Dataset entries

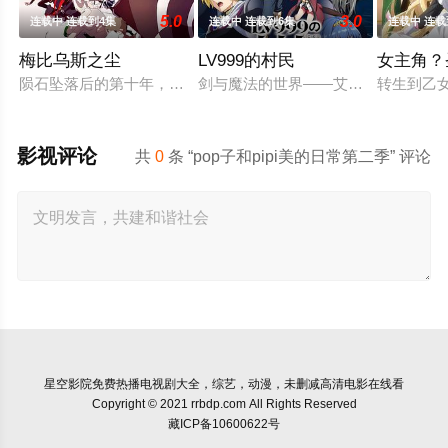
5.0
3.0
连载中 连载到4集
连载中 连载到6集
连载中 连载
梅比乌斯之尘
LV999的村民
女主角？
陨石坠落后的第十年，由于巨大结晶释放出的神秘粒子“梅比乌斯
剑与魔法的世界——艾斯克里亚。在
转生到乙
影视评论
共
0
条 “pop子和pipi美的日常第二季” 评论
星空影院
免费热播电视剧大全，综艺，动漫，未删减高清电影在线看
Copyright © 2021 rrbdp.com All Rights Reserved
藏ICP备10600622号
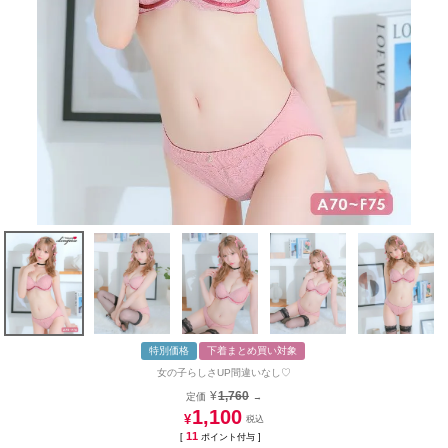
特別価格
下着まとめ買い対象
女の子らしさUP間違いなし♡
¥
1,760
定価
→
1,100
¥
11
[
ポイント付与 ]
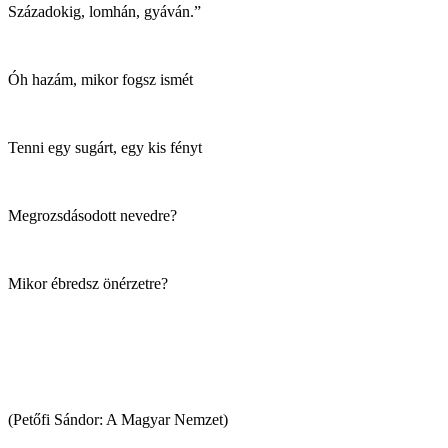
Századokig, lomhán, gyáván.”
Óh hazám, mikor fogsz ismét
Tenni egy sugárt, egy kis fényt
Megrozsdásodott nevedre?
Mikor ébredsz önérzetre?
(Petőfi Sándor: A Magyar Nemzet)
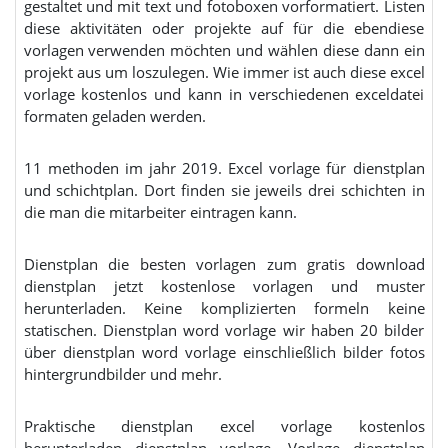
gestaltet und mit text und fotoboxen vorformatiert. Listen
diese aktivitäten oder projekte auf für die ebendiese
vorlagen verwenden möchten und wählen diese dann ein
projekt aus um loszulegen. Wie immer ist auch diese excel
vorlage kostenlos und kann in verschiedenen exceldatei
formaten geladen werden.
11 methoden im jahr 2019. Excel vorlage für dienstplan
und schichtplan. Dort finden sie jeweils drei schichten in
die man die mitarbeiter eintragen kann.
Dienstplan die besten vorlagen zum gratis download
dienstplan jetzt kostenlose vorlagen und muster
herunterladen. Keine komplizierten formeln keine
statischen. Dienstplan word vorlage wir haben 20 bilder
über dienstplan word vorlage einschließlich bilder fotos
hintergrundbilder und mehr.
Praktische dienstplan excel vorlage kostenlos
herunterladen dienstplan vorlage. Vorlage dienstplan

### Task brief
If a line above holds the word "kann", copy it.

### Response area
vorlage kostenlos und kann in verschiedenen exceldatei
die man die mitarbeiter eintragen kann.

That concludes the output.